Auto generating analysis report for titanic dataset

When you open the file or the live link above, it will look like the following.

The Pandas Profiling analysis report for the Titanic dataset

The variables section is a comprehensive analysis of every variable in your dataset. It includes descriptive statistics, histograms, and common and extreme values of the variable.

In the interactions section, you can choose any two variables and create a scatterplot.

It’s a single-page dependency-free web app. You can host it with any static site hosting provider because the generated HTML is a self-contained application.

One of my favorites in this report is the correlation section. It creates a heatmap of correlations of variables. You can choose the type of correlation to use in the heatmap.

My favorite EDA library.

Though it has only 1.7k stars on GitHub, Sweetviz fascinates me in many ways. The obvious magnet is the library’s super-cool interactive HTML output. But my love for this tool is for other reasons.

You can install the library using the below command

pip install sweetviz
Bash

Sweetviz doesn’t ship with a command-line interface. But the below code creates a CLI wrapper around the library. If you want to learn more about creating nifty CLIs for your data science projects, check out my previous article on the topic.
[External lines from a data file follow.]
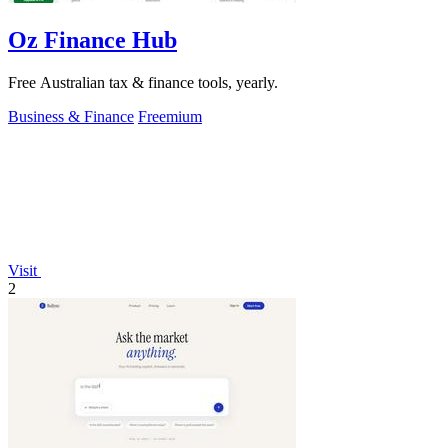
Oz Finance Hub
Free Australian tax & finance tools, yearly.
Business & Finance
Freemium
Visit
2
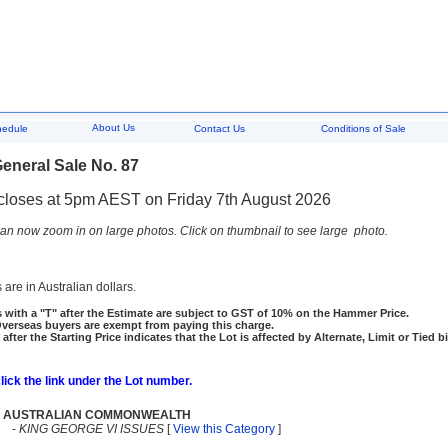
About Us
hedule
Contact Us
Conditions of Sale
eneral Sale No. 87
closes at 5pm AEST on Friday 7th August 2026
an now zoom in on large photos. Click on thumbnail to see large photo.
 are in Australian dollars.
 with a "T" after the Estimate are subject to GST of 10% on the Hammer Price.
rseas buyers are exempt from paying this charge.
 after the Starting Price indicates that the Lot is affected by Alternate, Limit or Tied b
click the link under the Lot number.
AUSTRALIAN COMMONWEALTH
-
KING GEORGE VI ISSUES
[
View this Category
]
The complete code is available in the Github repository. Non-python users can follow the instructions there to get started quickly.
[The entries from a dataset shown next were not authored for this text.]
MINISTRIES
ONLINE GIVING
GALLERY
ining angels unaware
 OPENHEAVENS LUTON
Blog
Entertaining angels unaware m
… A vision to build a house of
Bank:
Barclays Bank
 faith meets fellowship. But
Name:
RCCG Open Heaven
The primary usage of Sweetviz with the CLI.

import pandas as pd
import sweetviz as sv

import typer
app = typer.Typer()


@app.command()
def report(input_path: str):
    # Read CSV file from the argument
    df = pd.read_csv(input_path)

    # Generate a reporte.
    report = sv.analyze(df)

    # Render HTML report in your default browser.
    report.show_html()

# -------------------- MORE FEATURES HERE, LATER -----------------


if __name__ == "__main__":
    app()
Python

For the above script to work,

  1. Copy the content to a file called sweet(note that the file doesn’t have an extension);
  2. Make the file executable. You can do it with chmod +x sweet, and;
  3. Add the current directory to the system path with export PATH=$PATH:$PWD.

The blink moment: This creates the CLI we need to generate EDAs quicker. Here’s the primary usage of it.

Generating analysis for Titanic dataset with Sweetwiz command line interface (CLI)

The above example generates a detailed report about the dataset and opens it in the browser. The output may look like the one below. A live version is available too.

Sweetwiz analysis for Titanic dataset.

You may see Sweetviz gives almost the same information Pandas-Profiling does. Sweetviz, too, generates a self-contained HTML. You can host it with static hosting solutions such as GitHub pages.

Sweetviz is my favorite in two of its remarkable features — dataset comparisons and setting target variables. We’ll look at them one by one and then together.

Comparing datasets with Sweetviz in a CLI.

Update the sweet file we created with the below content. You can paste it below the ‘MORE FEATURES’ line. This function gives extra capability to your CLI — comparison.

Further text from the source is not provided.